Since I don't have a slide rule clamp thinga-majig:
I took a string my rear sway bar last night and and found that the circumference to be about 8 cm. Then I took the equation C=pi*d and changed for d. Wich is d= pi/c which came out with 2.54 cm. So according to my "awesome" calculations I have a 25.4mm stock rear sway bar??? I think that is kinda big and wrong, but the measurements don't lie do they?


----------



## MyClunkyAss12er (May 16, 2003)

yeah thats wrong cause my upgraded one is 26.5 and its damn near huge compared to the old one. if i remember right the back on is 22mm stock. dont quote me on that though


----------



## minute rice sentra (Mar 21, 2003)

i just measured mine with dial calipers and it's .955" or 2.42cm


----------



## Myetball (Dec 15, 2002)

I believe it's called a vernier caliper.


----------



## Galimba1 (Aug 16, 2002)

not unless its got a dial readout?

oh, and by conversions: 25.4mm = 1in

you've got a 1" swaybar in the back. Not humongous, but at least you've got one.


----------



## minute rice sentra (Mar 21, 2003)

I've got both types of calipers. I've measured it in three different places with my dial calipers(the type with a dial), vernier calipers(the type with a sliding scale), and a pair of dial calipers from vo-tech and they all read the same>>>0.955 which is 2.4257cm
I guess the general measurement for the swaybar is approximate and was never ment to be very precise. Oh well.


----------



## Webfoot (Apr 24, 2003)

minute rice sentra said:


> *I've got both types of calipers. I've measured it in three different places with my dial calipers(the type with a dial), vernier calipers(the type with a sliding scale), and a pair of dial calipers from vo-tech and they all read the same>>>0.955 which is 2.4257cm
> I guess the general measurement for the swaybar is approximate and was never ment to be very precise. Oh well. *











Looks like 1.055 inches as measured where the busing goes.
This is a KN13 next to a stock Sentra.


----------



## minute rice sentra (Mar 21, 2003)

did you measure the old one? pics never link with webshots, but when you copy the url in "x"s properties and paste it in the browser it shows up just fine


----------



## Webfoot (Apr 24, 2003)

Works fine for me on the 21" monitor The stock measures .955 inches. The kn13 upgrade makes a lot of diff.


----------



## minute rice sentra (Mar 21, 2003)

can anyone else not see the pic or is it just me?


----------



## Webfoot (Apr 24, 2003)

minute rice sentra said:


> *can anyone else not see the pic or is it just me? *


Heres the link. IDK, it wAs working.


----------



## minute rice sentra (Mar 21, 2003)

they need to just let us host pics on nissanforums and have the same kind of layout as webshots, that would be awesome


----------



## racingnismo (May 4, 2003)

Yups minute rice sentra I think that your are right I took a look at my stock bar again in the daylight and it is 24mm.
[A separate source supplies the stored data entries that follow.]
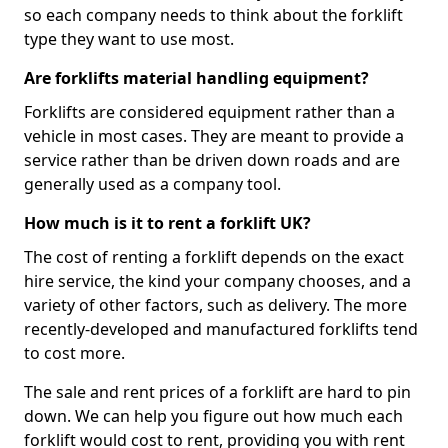
so each company needs to think about the forklift
type they want to use most.
Are forklifts material handling equipment?
Forklifts are considered equipment rather than a
vehicle in most cases. They are meant to provide a
service rather than be driven down roads and are
generally used as a company tool.
How much is it to rent a forklift UK?
The cost of renting a forklift depends on the exact
hire service, the kind your company chooses, and a
variety of other factors, such as delivery. The more
recently-developed and manufactured forklifts tend
to cost more.
The sale and rent prices of a forklift are hard to pin
down. We can help you figure out how much each
forklift would cost to rent, providing you with rent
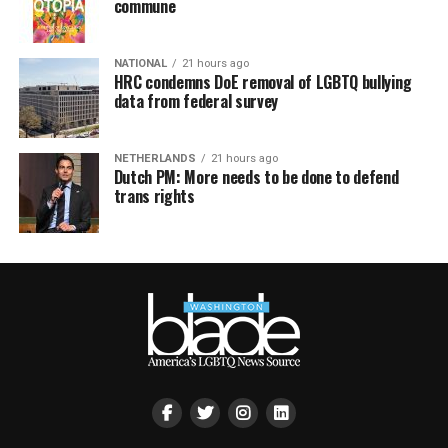
commune
NATIONAL
21 hours ago
HRC condemns DoE removal of LGBTQ bullying
data from federal survey
NETHERLANDS
21 hours ago
Dutch PM: More needs to be done to defend
trans rights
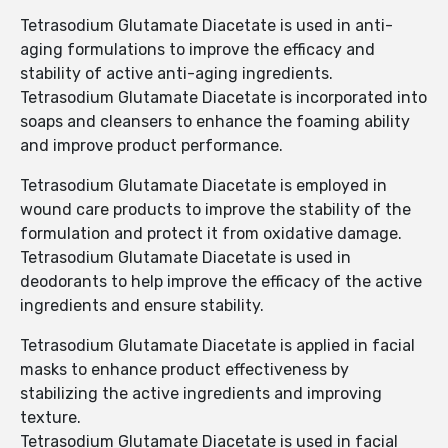
Tetrasodium Glutamate Diacetate is used in anti-
aging formulations to improve the efficacy and
stability of active anti-aging ingredients.
Tetrasodium Glutamate Diacetate is incorporated into
soaps and cleansers to enhance the foaming ability
and improve product performance.
Tetrasodium Glutamate Diacetate is employed in
wound care products to improve the stability of the
formulation and protect it from oxidative damage.
Tetrasodium Glutamate Diacetate is used in
deodorants to help improve the efficacy of the active
ingredients and ensure stability.
Tetrasodium Glutamate Diacetate is applied in facial
masks to enhance product effectiveness by
stabilizing the active ingredients and improving
texture.
Tetrasodium Glutamate Diacetate is used in facial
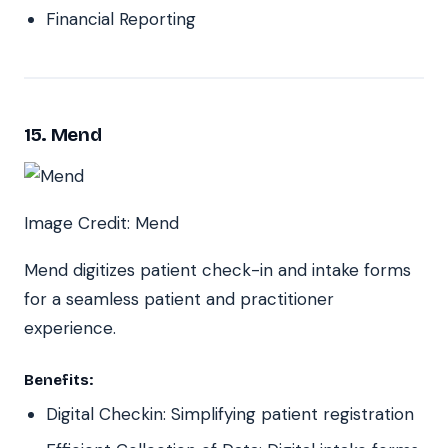
Financial Reporting
15. Mend
Image Credit: Mend
Mend digitizes patient check-in and intake forms
for a seamless patient and practitioner
experience.
Benefits:
Digital Checkin: Simplifying patient registration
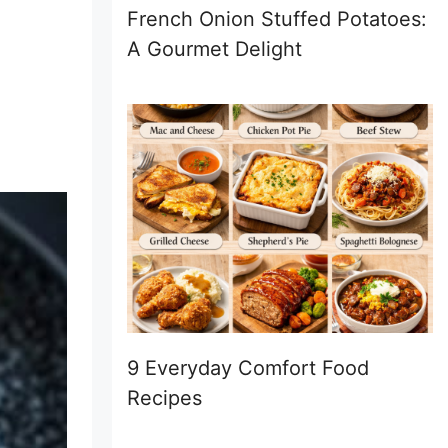
French Onion Stuffed Potatoes:
A Gourmet Delight
9 Everyday Comfort Food
Recipes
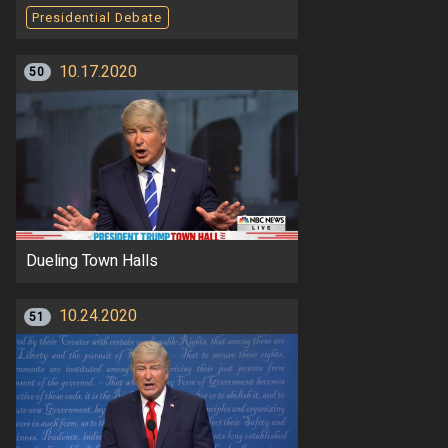
Presidential Debate
10.17.2020
50
Dueling Town Halls
10.24.2020
51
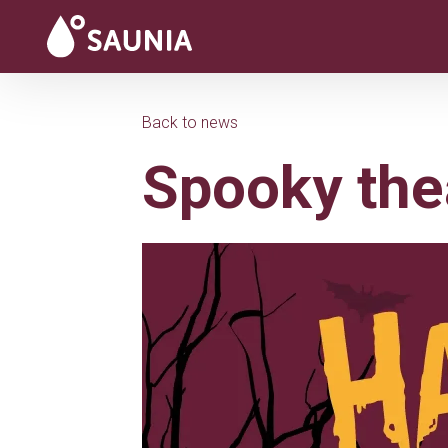
Back to news
Spooky the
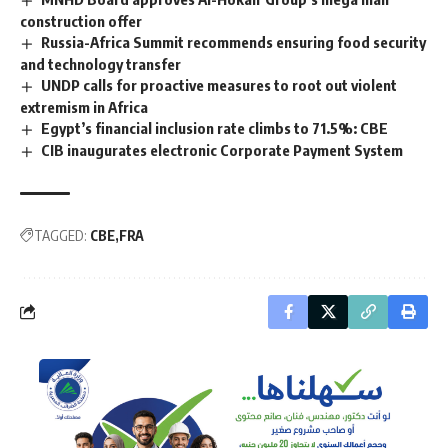
construction offer
Russia-Africa Summit recommends ensuring food security
and technology transfer
UNDP calls for proactive measures to root out violent
extremism in Africa
Egypt’s financial inclusion rate climbs to 71.5%: CBE
CIB inaugurates electronic Corporate Payment System
TAGGED:
CBE
FRA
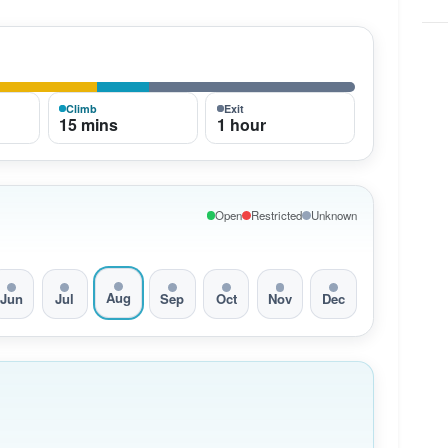
Climb
Exit
15 mins
1 hour
Open
Restricted
Unknown
Aug
Jun
Jul
Sep
Oct
Nov
Dec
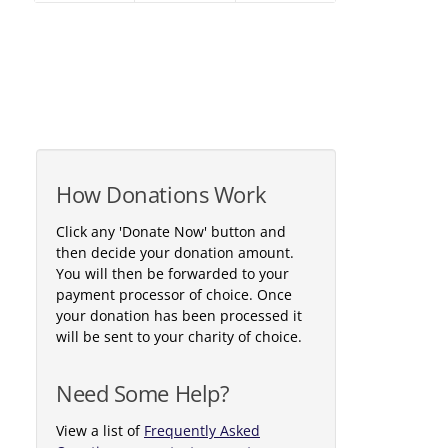
How Donations Work
Click any 'Donate Now' button and
then decide your donation amount.
You will then be forwarded to your
payment processor of choice. Once
your donation has been processed it
will be sent to your charity of choice.
Need Some Help?
View a list of
Frequently Asked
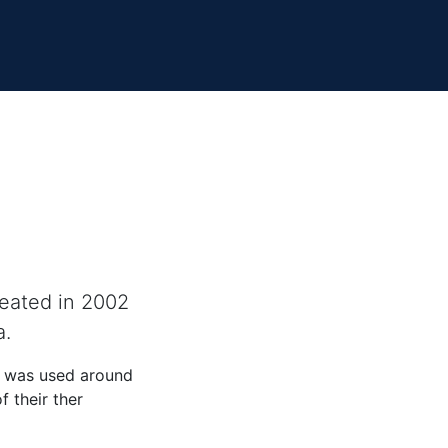
reated in 2002
a.
d was used around
 their ther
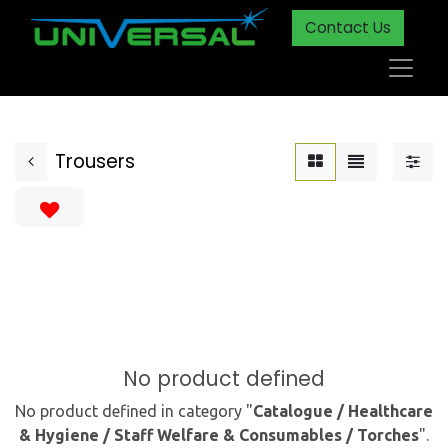
Contact Us
Trousers
No product defined
No product defined in category "
Catalogue / Healthcare
& Hygiene / Staff Welfare & Consumables / Torches
".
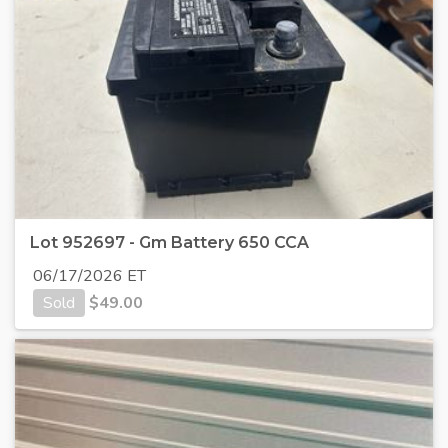
Lot 952697 - Gm Battery 650 CCA
06/17/2026 ET
Sold
$
49.00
And yeah the Kn13 one is 26 like the one in the pic there. Thanks for the help.


----------



## Galimba1 (Aug 16, 2002)

so are the kn13 and b12 swaybars interchangeable?


----------



## BennittoMallito (May 20, 2002)

^That's what I've been told. 

Anyway I had another look, and if anyone remembers I thought I had no rear bar. I have, but it's different than on my B13. It is really thick, but it runs from hub to hub going fwd. around the gas tank and then back again. 
My Haynes has it labelled as a 'Radius Rod' Is this the same as yours guys? I can't tell from the pic.


----------



## racingnismo (May 4, 2003)

This is a pic of the stock rear sway bar off of my 88 B12. I put it up for 20 dollars plus shipping and handling which is another 28 dollars from Hawaii and got someone is interested in buying, but it may fall through.


----------



## 89Sentra (Jul 2, 2002)

What years were the kn13 pulsar?


----------



## MyClunkyAss12er (May 16, 2003)

87-90. sorta wish i would have taken picks of my old swaybars side by side with the new ones so i could show the difference.....


----------



## 89Sentra (Jul 2, 2002)

Where's the best place to purcahse them?


----------



## MyClunkyAss12er (May 16, 2003)

here. ask around. i bought mine off a board member.


----------



## 89Sentra (Jul 2, 2002)

Well if anyone wants to depart with theres they know who to sell it to


----------



## Webfoot (Apr 24, 2003)

89Sentra said:


> *Where's the best place to purcahse them? *


Go to a junk yard. Racingnismo got real lucky as far as shipping a rear swaybar. I had to beg and plead with the post office not to charge oversized rate. Ended up taking it out the custom box I made for it, taping rags around the bushings and nut and shipping the brackets seperatly. The cost of shipping cost way more than the bar. But.... I do have old stock sway bars from the old sedan and I'll soon have the ones out of the coup if anyone wants them.


----------



## Red_Coupe (Mar 20, 2003)

Webfoot said:


> *Go to a junk yard. Racingnismo got real lucky as far as shipping a rear swaybar. I had to beg and plead with the post office not to charge oversized rate. Ended up taking it out the custom box I made for it, taping rags around the bushings and nut and shipping the brackets seperatly. The cost of shipping cost way more than the bar. But.... I do have old stock sway bars from the old sedan and I'll soon have the ones out of the coup if anyone wants them. *


So what are you going to put in the place of the coupe's N13's?


----------



## Webfoot (Apr 24, 2003)

THey're not n13's.


----------



## Webfoot (Apr 24, 2003)

BennittoMallito said:


> *^That's what I've been told.
> 
> Anyway I had another look, and if anyone remembers I thought I had no rear bar. I have, but it's different than on my B13. It is really thick, but it runs from hub to hub going fwd. around the gas tank and then back again.
> My Haynes has it labelled as a 'Radius Rod' Is this the same as yours guys? I can't tell from the pic. *


B13 is waaaay different than b11 or 12. We're doing a swap right now mainly to get the rear disk setup. It involves some welding and precise measuring. 

End link photo


----------



## racingnismo (May 4, 2003)

SOMEONE PLEASE BUY MY STOCK REAR SWAY BAR. 45 DOLLARS SHIPPED IF YOU ARE IN THE WEST COAST.


----------